Requirement: Figure out how many lines in the records below hold the string "انتخاب". That number alone is the answer.

Task input:
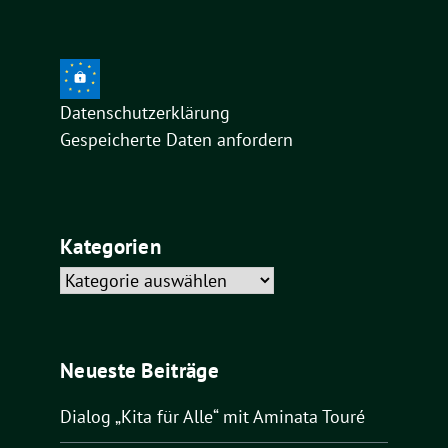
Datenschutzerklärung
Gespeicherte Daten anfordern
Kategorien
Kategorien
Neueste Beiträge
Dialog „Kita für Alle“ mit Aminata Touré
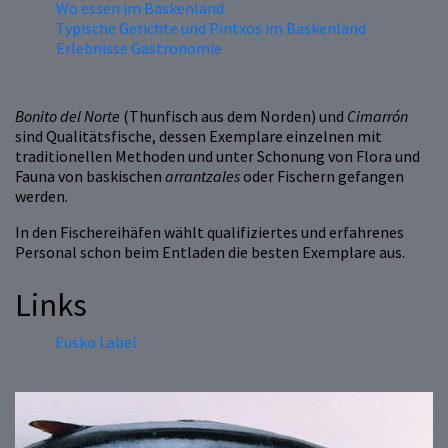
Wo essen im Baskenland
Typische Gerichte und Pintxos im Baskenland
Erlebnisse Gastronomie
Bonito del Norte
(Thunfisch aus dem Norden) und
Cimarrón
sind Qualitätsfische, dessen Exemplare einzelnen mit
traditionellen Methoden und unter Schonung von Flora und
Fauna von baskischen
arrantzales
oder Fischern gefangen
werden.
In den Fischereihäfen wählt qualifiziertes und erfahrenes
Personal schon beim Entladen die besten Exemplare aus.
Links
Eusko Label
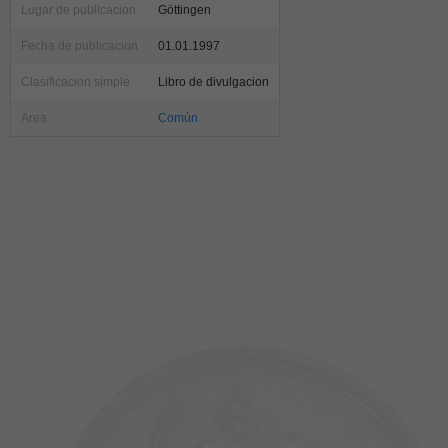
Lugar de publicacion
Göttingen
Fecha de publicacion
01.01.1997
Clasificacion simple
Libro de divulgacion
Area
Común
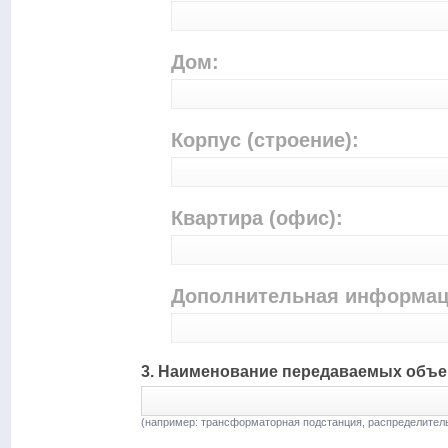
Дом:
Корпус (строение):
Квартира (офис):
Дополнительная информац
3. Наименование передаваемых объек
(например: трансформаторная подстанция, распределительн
--
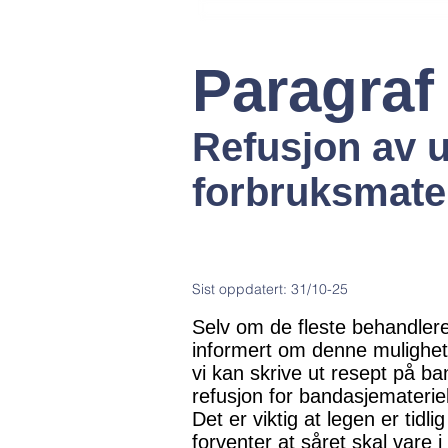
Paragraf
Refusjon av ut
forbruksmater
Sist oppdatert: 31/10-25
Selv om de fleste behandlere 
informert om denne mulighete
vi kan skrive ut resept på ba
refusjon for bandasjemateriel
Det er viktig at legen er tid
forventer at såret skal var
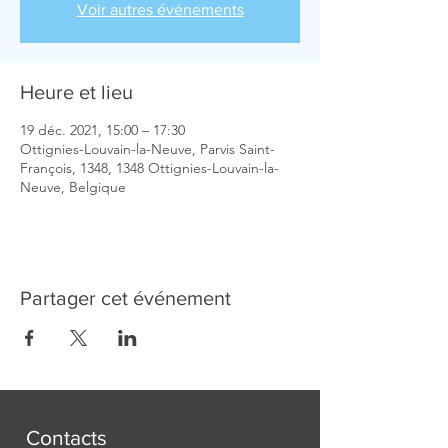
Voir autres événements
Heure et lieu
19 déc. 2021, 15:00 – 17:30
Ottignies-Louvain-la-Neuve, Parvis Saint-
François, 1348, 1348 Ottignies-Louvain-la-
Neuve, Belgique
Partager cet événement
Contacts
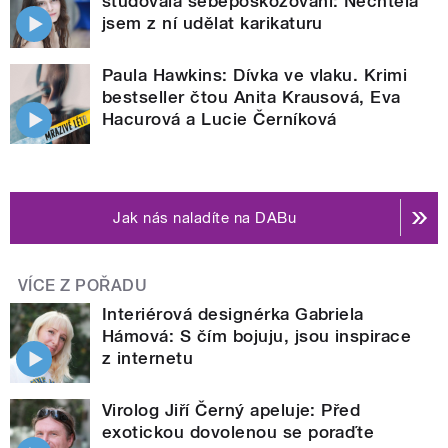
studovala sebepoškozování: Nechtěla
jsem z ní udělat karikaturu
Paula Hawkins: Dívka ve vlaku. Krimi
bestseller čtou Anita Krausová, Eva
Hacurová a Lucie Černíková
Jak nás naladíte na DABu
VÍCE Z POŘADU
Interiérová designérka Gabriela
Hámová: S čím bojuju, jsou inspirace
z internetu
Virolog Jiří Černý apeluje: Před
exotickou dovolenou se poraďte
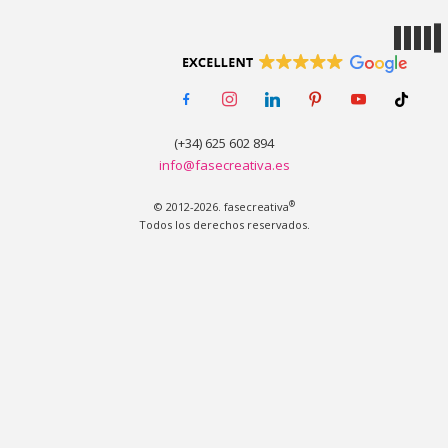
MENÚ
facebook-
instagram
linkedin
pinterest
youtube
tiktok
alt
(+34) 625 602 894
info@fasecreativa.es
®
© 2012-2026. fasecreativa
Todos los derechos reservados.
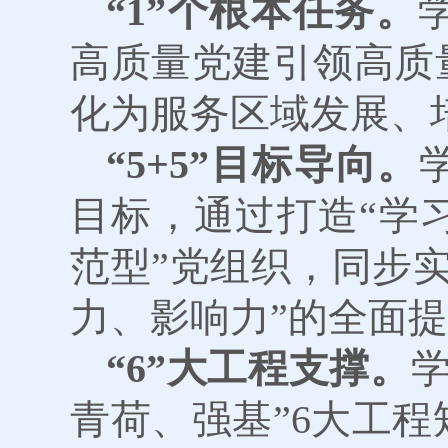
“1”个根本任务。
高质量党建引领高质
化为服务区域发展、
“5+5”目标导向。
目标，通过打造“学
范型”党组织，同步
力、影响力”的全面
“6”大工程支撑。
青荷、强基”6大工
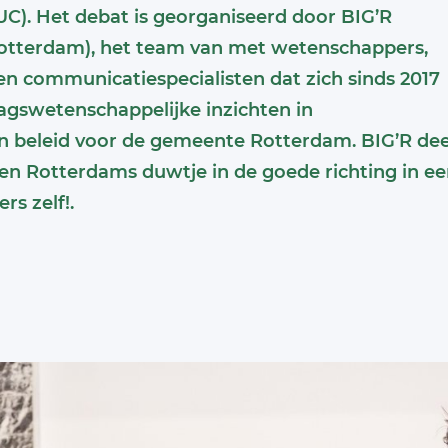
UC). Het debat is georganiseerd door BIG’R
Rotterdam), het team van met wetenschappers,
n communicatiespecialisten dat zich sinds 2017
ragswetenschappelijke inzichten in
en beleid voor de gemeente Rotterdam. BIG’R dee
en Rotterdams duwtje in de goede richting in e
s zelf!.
...
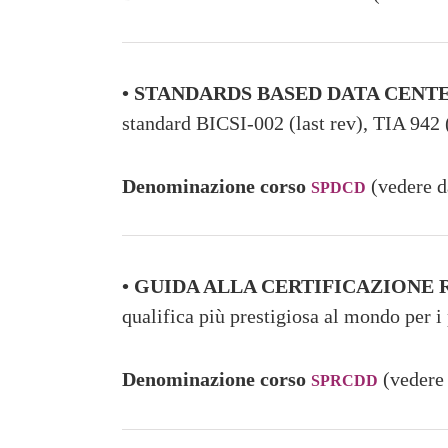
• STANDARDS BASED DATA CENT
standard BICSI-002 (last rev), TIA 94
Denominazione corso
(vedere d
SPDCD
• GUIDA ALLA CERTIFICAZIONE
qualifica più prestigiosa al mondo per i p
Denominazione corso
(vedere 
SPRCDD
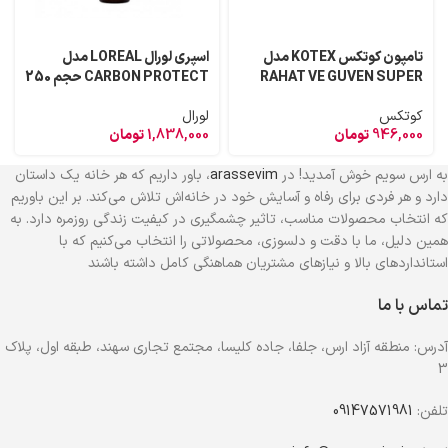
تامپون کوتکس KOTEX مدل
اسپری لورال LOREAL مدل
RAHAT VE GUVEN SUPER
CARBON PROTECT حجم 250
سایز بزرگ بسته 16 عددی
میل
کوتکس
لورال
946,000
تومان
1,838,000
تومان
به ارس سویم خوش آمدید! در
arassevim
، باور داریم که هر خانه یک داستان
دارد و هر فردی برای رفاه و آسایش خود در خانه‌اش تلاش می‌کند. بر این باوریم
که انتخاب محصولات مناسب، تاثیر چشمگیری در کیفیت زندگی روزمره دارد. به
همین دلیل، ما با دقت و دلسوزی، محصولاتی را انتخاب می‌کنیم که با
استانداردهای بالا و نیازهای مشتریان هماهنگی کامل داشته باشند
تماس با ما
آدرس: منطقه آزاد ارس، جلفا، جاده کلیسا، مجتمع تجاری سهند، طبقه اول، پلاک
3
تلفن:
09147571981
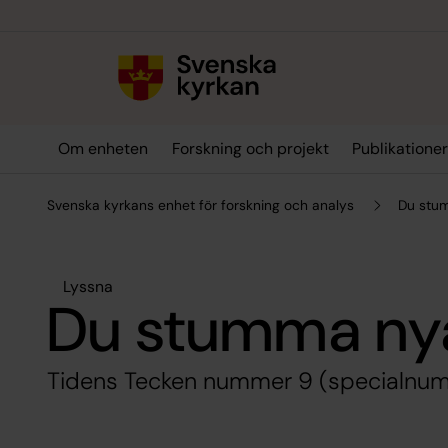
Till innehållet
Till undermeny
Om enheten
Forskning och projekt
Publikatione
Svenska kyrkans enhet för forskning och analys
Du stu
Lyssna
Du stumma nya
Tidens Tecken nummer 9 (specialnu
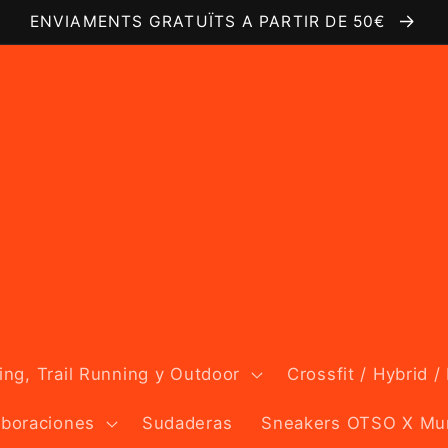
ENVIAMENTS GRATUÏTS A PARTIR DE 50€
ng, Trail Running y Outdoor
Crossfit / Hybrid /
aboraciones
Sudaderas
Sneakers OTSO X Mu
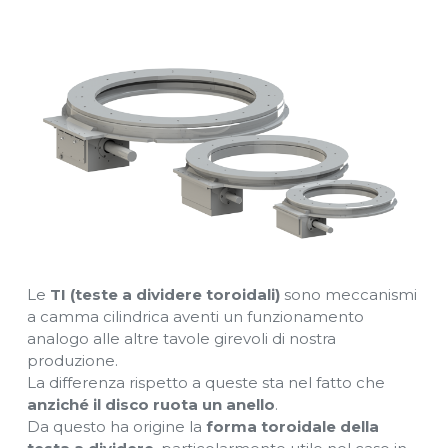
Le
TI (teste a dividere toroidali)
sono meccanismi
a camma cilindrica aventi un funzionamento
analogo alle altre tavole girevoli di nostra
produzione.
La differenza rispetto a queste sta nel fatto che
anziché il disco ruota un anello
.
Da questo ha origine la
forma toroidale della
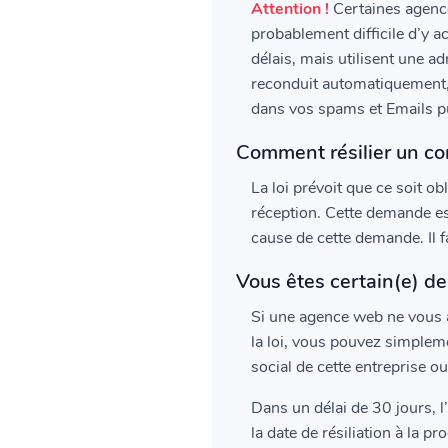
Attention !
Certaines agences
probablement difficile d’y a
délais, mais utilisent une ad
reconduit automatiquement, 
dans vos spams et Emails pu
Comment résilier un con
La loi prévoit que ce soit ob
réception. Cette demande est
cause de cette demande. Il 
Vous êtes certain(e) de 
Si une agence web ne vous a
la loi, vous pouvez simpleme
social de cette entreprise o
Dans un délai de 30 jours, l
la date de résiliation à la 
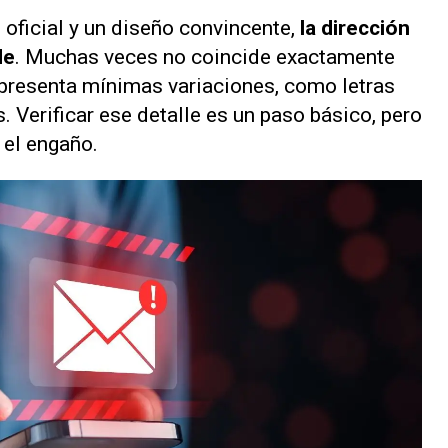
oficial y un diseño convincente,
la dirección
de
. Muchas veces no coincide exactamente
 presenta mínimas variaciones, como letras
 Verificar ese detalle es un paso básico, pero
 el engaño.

Response below: 2